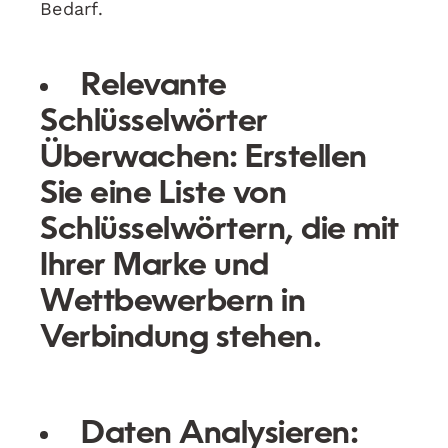
Bedarf.
Relevante
Schlüsselwörter
Überwachen:
Erstellen
Sie eine Liste von
Schlüsselwörtern, die mit
Ihrer Marke und
Wettbewerbern in
Verbindung stehen.
Daten Analysieren:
--------------------------------
Print the material again word for word. Please drop every picture.

Output.
Bedarf.
Relevante
Schlüsselwörter
Überwachen:
Erstellen
Sie eine Liste von
Schlüsselwörtern, die mit
Ihrer Marke und
Wettbewerbern in
Verbindung stehen.
Daten Analysieren:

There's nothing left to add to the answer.